The IMF recommends Nigeria's FG impose new fuel and telecom taxes


The International Monetary Fund (IMF) has strongly advised the Nigerian government to increase taxes and expand its revenue base to sustain social programs and public infrastructure.

The key tax measures proposed in the International Monetary Fund | IMF 2026 Article IV consultation report include 

Fuel Taxation, Extending the Value Added Tax (VAT) to petroleum products.                                   Telecom Services: Introducing excise duties on telecommunications services to capture more digital revenue.    

VAT Adjustments: Broadening the tax base and potentially increasing the overall VAT rate to boost the country's fiscal space



Poverty Safeguards: The IMF strongly warned that the timing of these new tax measures must consider the severe food insecurity and poverty currently faced by many Nigerians. They emphasized that any tax increase should be accompanied by fully funded cash transfer programs to protect the most vulnerable households.

Strong reforms over the past three years have yielded improved macroeconomic outcomes and built resilience. Still, conditions for many Nigerians remain difficult.
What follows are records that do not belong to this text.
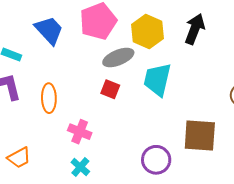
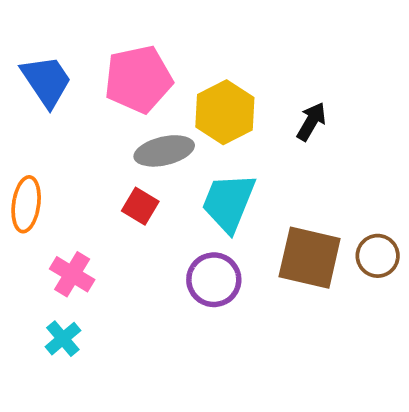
black arrow: (195, 29) -> (311, 121), size x0.7
brown square: (200, 135) -> (310, 258), moved
purple circle: (156, 160) -> (214, 280), moved

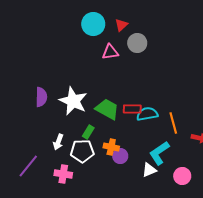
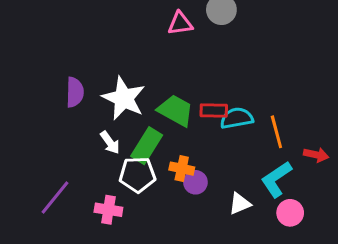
green rectangle: (88, 132) -> (147, 146), size x1.6
white arrow: (58, 142) -> (110, 143), moved, turned -56
cyan L-shape: (159, 153) -> (276, 179), moved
Poverty reached 63 percent (national poverty line) and 27 million Nigerians are estimated to have faced food insecurity in the fall of 2025.

Higher global fuel, food and fertilizer prices will improve exports and fiscal revenues, but also give rise to inflationary pressures, potentially aggravating poverty and food insecurity. Growth is estimated at 4 percent in 2025 and projected at 4.1 percent in 2026, as headwinds from higher food and transport costs weigh on economic activity. After being on a declining trend for over a year, inflation nudged up to 15.4 percent year-on-year in March 2026 as the jump in international fuel and food prices started hitting Nigeria. While the external shock to fuel and food prices will push up inflation in the short run, the disinflation path is projected to continue in the second half of the year.


Risks to the outlook come from the uncertain global environment, in particular the outlook for fuel and food prices. The domestic security situation is another risk to people and economic activity. On the upside, quick gains on revenue mobilization would create additional budget space for growth-enhancing priority spending.